Tuning the controller for object models with one zero and one to four poles and astatism using the polynomial method

Abstract

This paper presents the procedure for tuning a controller for process models with one zero, one to four poles, and astatism using the polynomial method, by imposing the damping ratio and settling time of the synthesized system. The numerator and denominator polynomials of the model's transfer function are decomposed into components containing the zeros in the left and right half of the complex plane. Based on the object models order and the conditions for solving the algebraic equation system, physical realizability of the control algorithm, and system robustness, the desired polynomial of the synthesized system is constructed. This polynomial is composed of two polynomials with unknown coefficients, and the degrees and unknown polynomials, as well as the degree of the desired polynomial, are calculated.

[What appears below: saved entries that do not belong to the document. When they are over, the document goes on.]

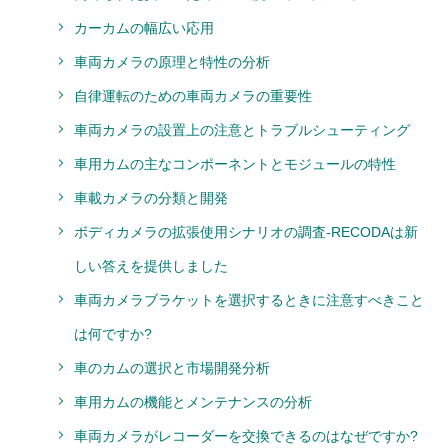
カーカムの幅広い応用
車両カメラの原理と特性の分析
自律運転のための車両カメラの重要性
車両カメラの設置上の注意とトラブルシューティング
車用カムの主なコンポーネントとモジュールの特性
車載カメラの分類と開発
ボディカメラの拡張使用シナリオの調査-RECODAは新
しい答えを提供しました
車両カメラブラケットを選択するときに注意すべきこと
は何ですか?
車のカムの選択と市場開発分析
車用カムの機能とメンテナンスの分析
車両カメラがレコーダーを交換できるのはなぜですか?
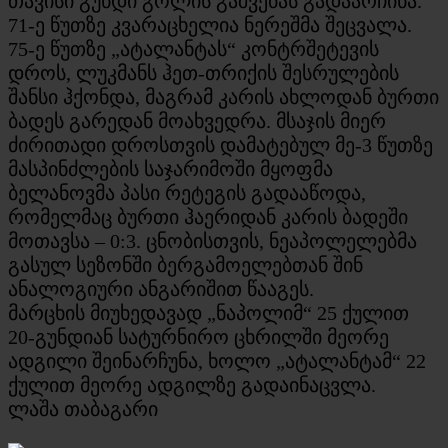
თავისი გუნდი გოლის გაშვებას გადაარჩინა.
71-ე წუთზე კვარაცხელია ნერეშმა შეცვალა.
75-ე წუთზე „ატალანტას“ კონტრშეტევის
დროს, ლუკმანს ჰეთ-თრიქის შესრულების
შანსი ჰქონდა, მაგრამ კარის ახლოდან ბურთი
ბადეს გარედან მოახვედრა. მსაჯის მიერ
ძირითადი დროსთვის დამატებულ მე-3 წუთზე
მასპინძლების საჯარიმოში მყოფმა
ბელანოვმა პასი რეტეგის გადააწოდა,
რომელმაც ბურთი ჰაერიდან კარის ბადეში
მოთავსა – 0:3. ცნობისთვის, ნეაპოლელებმა
გასულ სეზონში ბერგამოელებთან შინ
ანალოგიური ანგარიშით წააგეს.
მარცხის მიუხედავად „ნაპოლიმ“ 25 ქულით
20-გუნდიან სატურნირო ცხრილში მეორე
ადგილი შეინარჩუნა, ხოლო „ატალანტამ“ 22
ქულით მეორე ადგილზე გადაინაცვლა.
ლაშა თაბაგარი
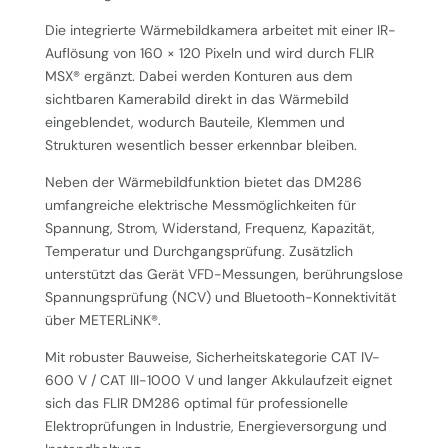
Die integrierte Wärmebildkamera arbeitet mit einer IR-
Auflösung von 160 × 120 Pixeln und wird durch FLIR
MSX® ergänzt. Dabei werden Konturen aus dem
sichtbaren Kamerabild direkt in das Wärmebild
eingeblendet, wodurch Bauteile, Klemmen und
Strukturen wesentlich besser erkennbar bleiben.
Neben der Wärmebildfunktion bietet das DM286
umfangreiche elektrische Messmöglichkeiten für
Spannung, Strom, Widerstand, Frequenz, Kapazität,
Temperatur und Durchgangsprüfung. Zusätzlich
unterstützt das Gerät VFD-Messungen, berührungslose
Spannungsprüfung (NCV) und Bluetooth-Konnektivität
über METERLiNK®.
Mit robuster Bauweise, Sicherheitskategorie CAT IV-
600 V / CAT III-1000 V und langer Akkulaufzeit eignet
sich das FLIR DM286 optimal für professionelle
Elektroprüfungen in Industrie, Energieversorgung und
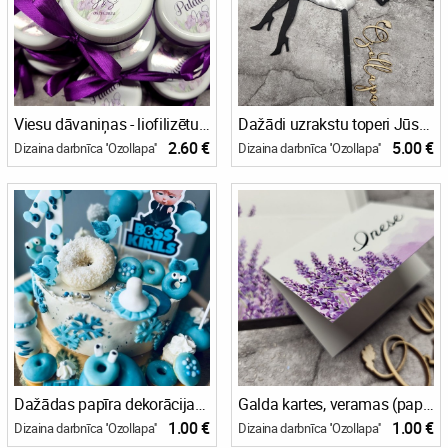
Viesu dāvaniņas - liofilizētu krispu burciņas ar personalizētu uzlīmi
Dažādi uzrakstu toperi Jūsu pasākumam
2.60 €
5.00 €
Dizaina darbnīca ''Ozollapa''
Dizaina darbnīca ''Ozollapa''
Dažādas papīra dekorācijas Jūsu svētku kūkai vai ēdiena dekorēšanai
Galda kartes, veramas (papīra)
1.00 €
1.00 €
Dizaina darbnīca ''Ozollapa''
Dizaina darbnīca ''Ozollapa''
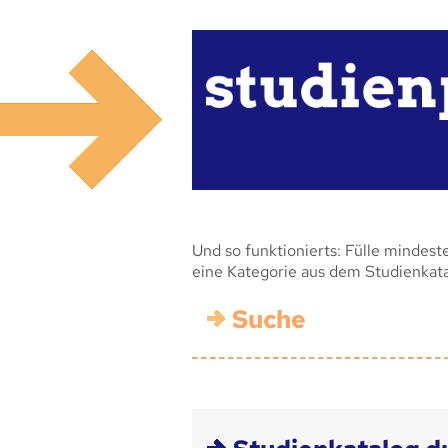
Und so funktionierts: Fülle mindest
eine Kategorie aus dem Studienkat
Suche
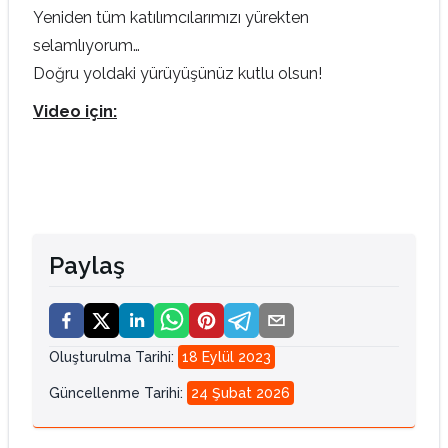
Yeniden tüm katılımcılarımızı yürekten
selamlıyorum…
Doğru yoldaki yürüyüşünüz kutlu olsun!
Video için:
Paylaş
Oluşturulma Tarihi
:
18 Eylül 2023
Güncellenme Tarihi
:
24 Şubat 2026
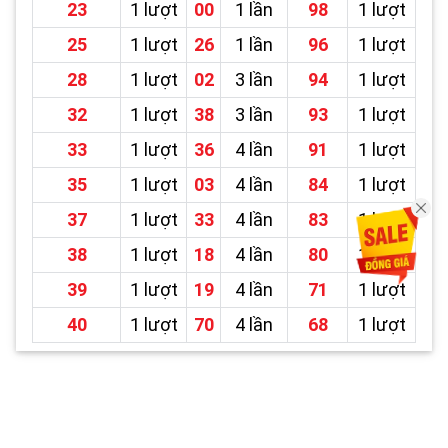
23
1 lượt
00
1 lần
98
1 lượt
25
1 lượt
26
1 lần
96
1 lượt
28
1 lượt
02
3 lần
94
1 lượt
32
1 lượt
38
3 lần
93
1 lượt
33
1 lượt
36
4 lần
91
1 lượt
35
1 lượt
03
4 lần
84
1 lượt
37
1 lượt
33
4 lần
83
1 lượt
38
1 lượt
18
4 lần
80
1 lượt
39
1 lượt
19
4 lần
71
1 lượt
40
1 lượt
70
4 lần
68
1 lượt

The dominant poles of the synthesized system are determined from the imposed damping ratio and settling time, and based on them, the closed-loop system's characteristic polynomial is constructed. If necessary, additional real poles are added, placed as far as possible from the dominant poles to meet system performance requirements. From the equality of polynomials, by matching the coefficients of like powers of the variable s from both sides of the equation, an algebraic equation system is obtained, from which the unknown coefficients and polynomials are determined. Based on the stable components of the object model and the unknown polynomials, the transfer function of the control algorithm is constructed. Examples of controller tuning for one zero and one to fourth poles models using the polynomial method are analyzed. The synthesized systems exhibit high performance and good robustness.